Problem requirements = Every entry below should be printed exactly, without its images.

Given records =
::::::::::

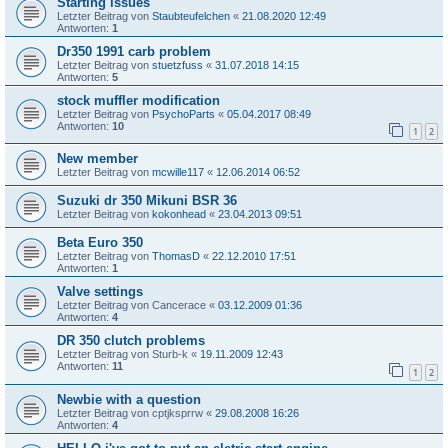
Starting issues
Letzter Beitrag von
Staubteufelchen
«
21.08.2020 12:49
Antworten:
1
Dr350 1991 carb problem
Letzter Beitrag von
stuetzfuss
«
31.07.2018 14:15
Antworten:
5
stock muffler modification
Letzter Beitrag von
PsychoParts
«
05.04.2017 08:49
Antworten:
10
1
2
New member
Letzter Beitrag von
mcwille117
«
12.06.2014 06:52
Suzuki dr 350 Mikuni BSR 36
Letzter Beitrag von
kokonhead
«
23.04.2013 09:51
Beta Euro 350
Letzter Beitrag von
ThomasD
«
22.12.2010 17:51
Antworten:
1
Valve settings
Letzter Beitrag von
Cancerace
«
03.12.2009 01:36
Antworten:
4
DR 350 clutch problems
Letzter Beitrag von
Sturb-k
«
19.11.2009 12:43
Antworten:
11
1
2
Newbie with a question
Letzter Beitrag von
cptjksprrw
«
29.08.2008 16:26
Antworten:
4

::::::::::

Finished exercise =
Starting issues
Letzter Beitrag von
Staubteufelchen
«
21.08.2020 12:49
Antworten:
1
Dr350 1991 carb problem
Letzter Beitrag von
stuetzfuss
«
31.07.2018 14:15
Antworten:
5
stock muffler modification
Letzter Beitrag von
PsychoParts
«
05.04.2017 08:49
Antworten:
10
1
2
New member
Letzter Beitrag von
mcwille117
«
12.06.2014 06:52
Suzuki dr 350 Mikuni BSR 36
Letzter Beitrag von
kokonhead
«
23.04.2013 09:51
Beta Euro 350
Letzter Beitrag von
ThomasD
«
22.12.2010 17:51
Antworten:
1
Valve settings
Letzter Beitrag von
Cancerace
«
03.12.2009 01:36
Antworten:
4
DR 350 clutch problems
Letzter Beitrag von
Sturb-k
«
19.11.2009 12:43
Antworten:
11
1
2
Newbie with a question
Letzter Beitrag von
cptjksprrw
«
29.08.2008 16:26
Antworten:
4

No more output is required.